Le Président de la République et le Gouvernement lancent aujourd’hui une véritable offensive contre la fonction publique et le service public français dans un contexte européen de libéralisation croissante du marché. Le fait que 5 200 000 fonctionnaires échappent à la logique de marché n’est visiblement plus supportable pour le pouvoir politique en place !

Pourtant, la logique libérale a montré ses limites lors de la crise que nous avons connue et qui se poursuit. Les inégalités se sont considérablement accrues – certains continuant de s’enrichir, tandis que d’autres étaient licenciés –, l’argent public a été gaspillé par le biais d’aides publiques détournées et l’immoralité de certains dirigeants a éclaté au grand jour.

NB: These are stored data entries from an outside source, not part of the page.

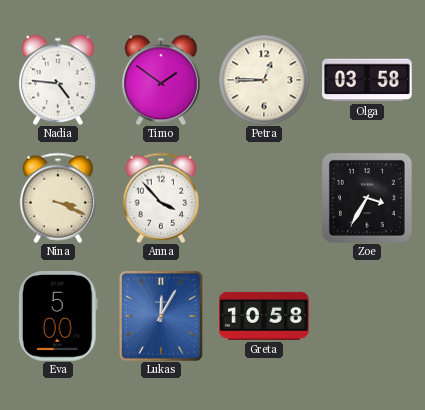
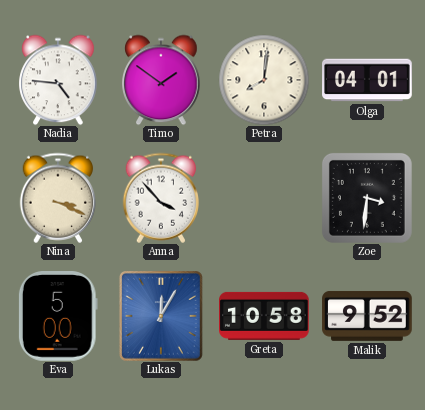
Petra: 12:45 -> 8:01
Olga: 03:58 -> 04:01
Zoe: 3:35 -> 3:31
Malik: none -> 9:52
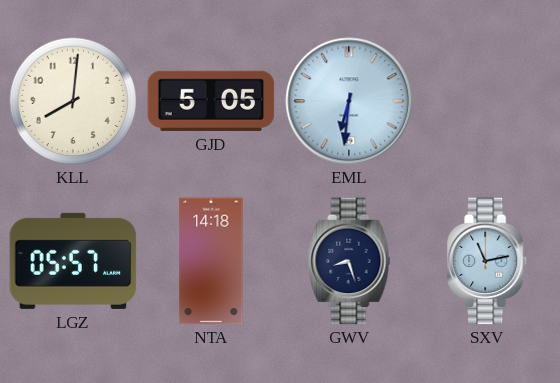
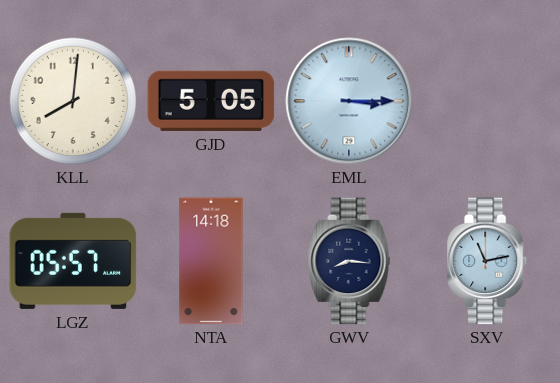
EML: 6:31 -> 3:15
GWV: 8:27 -> 8:16
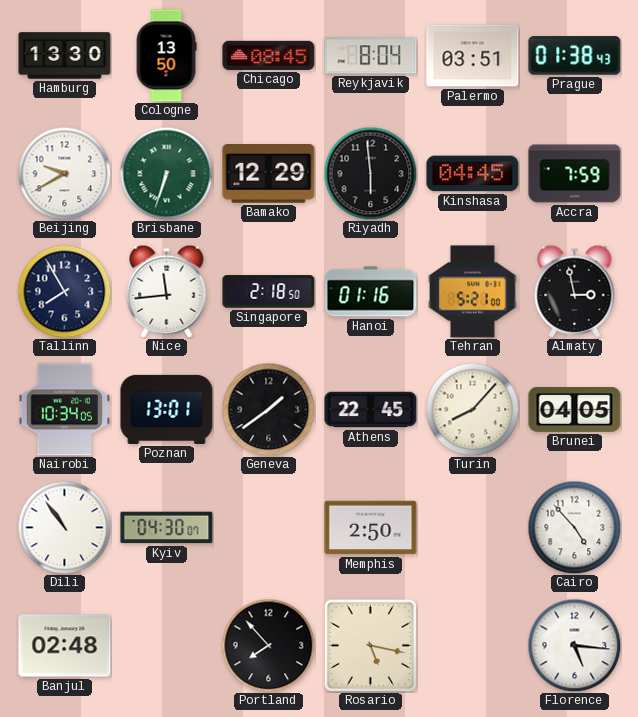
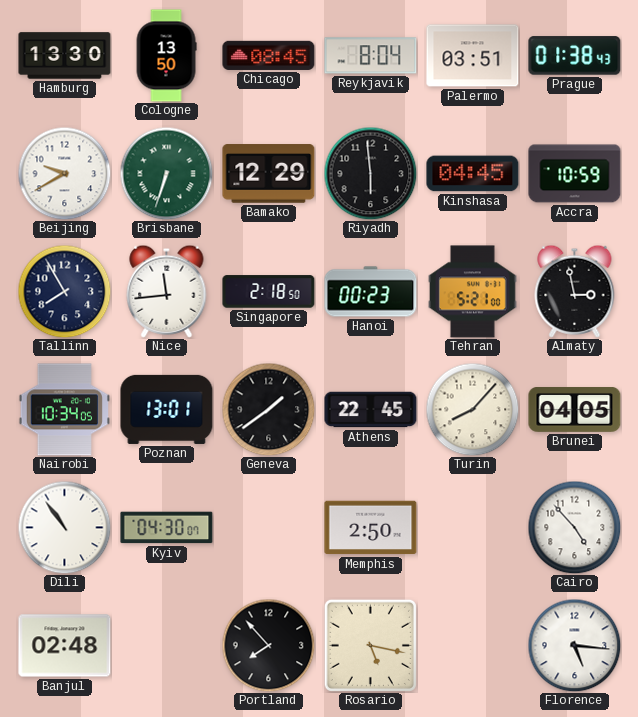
Accra: 7:59 -> 10:59
Hanoi: 01:16 -> 00:23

À l’opposé, le service public a largement démontré son rôle d’amortisseur social de la crise, et ce pour trois raisons.

Tout d’abord, parce qu’il a préservé le pouvoir d’achat des fonctionnaires, malgré la stagnation de ce dernier depuis des années.

Ensuite, parce qu’il a joué un rôle en matière de préservation de l’emploi, mettant à l’abri du chômage et des plans sociaux les agents du service public.

Enfin, parce que, grâce à notre système de protection sociale et de retraites par répartition, il est facteur de solidarité.

En dépit de l’échec patent du système capitaliste et des dogmes libéraux, le Président de la République continue de vouloir appliquer une logique d’entreprise à la fonction publique ; ce projet de loi en est l’illustration.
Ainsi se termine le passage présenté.